SALEM — The task force promoting the creative economy North of Boston is getting $50,000 to hold a conference in the next year to join forces with other areas on a statewide economic development initiative.

The funding is part of the new $23.8 billion state budget signed into law yesterday by Gov. Mitt Romney.

The financial support for the conference got into the budget after representatives of the creative economy task force last spring asked state Sen. Fred Berry, D-Peabody, for support, said Patricia Zaido, task force co-founder and head of the Salem Partnership.

"I think, when I look at job growth and I look at economic growth in the Commonwealth, I see tourism and the creative economy, as they call it, being only second to health care or higher education in terms of our potential," Berry said yesterday.

While manufacturing is shrinking in Massachusetts, Berry said the state needs to do more to promote culture, such as Salem's Peabody Essex Museum, and creative-based businesses.

"We have to recognize we're a service economy, and where this fits in," he said.

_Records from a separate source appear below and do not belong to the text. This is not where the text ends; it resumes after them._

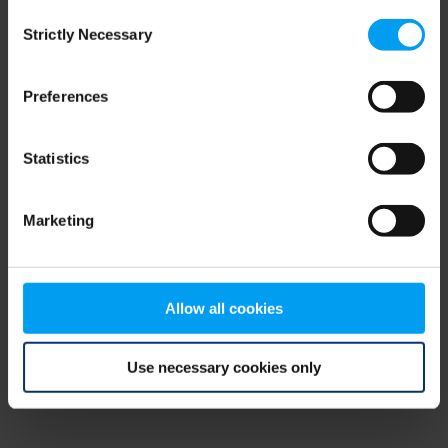
Consent
browser console for more information)
.
Strictly Necessary
Selection
Preferences
Statistics
Marketing
Allow all cookies
Use necessary cookies only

The creative economy employs nearly 6,000 people and generates more than $1 billion in sales North of Boston, according to a study commissioned last year by the task force and conducted by the Eagle-Tribune Publishing Co.'s marketing department. More than 900 creative economy ventures — from Web design firms to advertising agencies to cultural and arts-based efforts — in Essex County were counted by the study.

Statewide, businesses and venues in the creative sector pump about $6 billion into the economy, Berry said. "I think we can see a 100 percent increase in that," he said. "That ought to be our goal."

Berry, who called $50,000 "a modest earmark" in the budget, supported funding the conference, he said, because it would put the key people from the Cape, Boston and other areas of the state in one place to hash out ideas for the future. "I think we've got to take the ball and run with it," he said.

While the task force, formed last year, focused on the North of Boston region primarily, the conference would expand its work.

"It would take the effort we're doing and expand it," Zaido said yesterday. "We would like to use the North Shore as a model for this effort."

Members of the task force have said the group's goals include distinguishing North of Boston from the rest of the state as a place to do business. Zaido said yesterday the group still wants to promote this area for economic development, "but if we get the state involved, it's like a rising tide. It will benefit everyone."

No date has been set for the conference yet, but Zaido said she would like to hold it in the spring. Attendees would include city planners, businesses within and outside the creative economy that want to get involved. Possible co-sponsors include the New England Council, which has its own creative economy group, and the Massachusetts Cultural Council, according to Zaido.

"We want it to (consist of) more or less success stories, ways to make this a statewide initiative," Zaido said. "There are pockets that are interested now — the Berkshires, the Cape. It's time to gel the creative economy. A lot of states are way ahead of us."

In addition to planning the conference, the task force is preparing to launch a spinoff group, the Creative Economy Association of the North Shore, to encourage businesses and others in the sector to network. Earlier this month, the group drew 150 people to a preview event at the Hawthorne Hotel featuring Beate Becker of Cambridge, a consultant who has worked around the world on creative economy projects.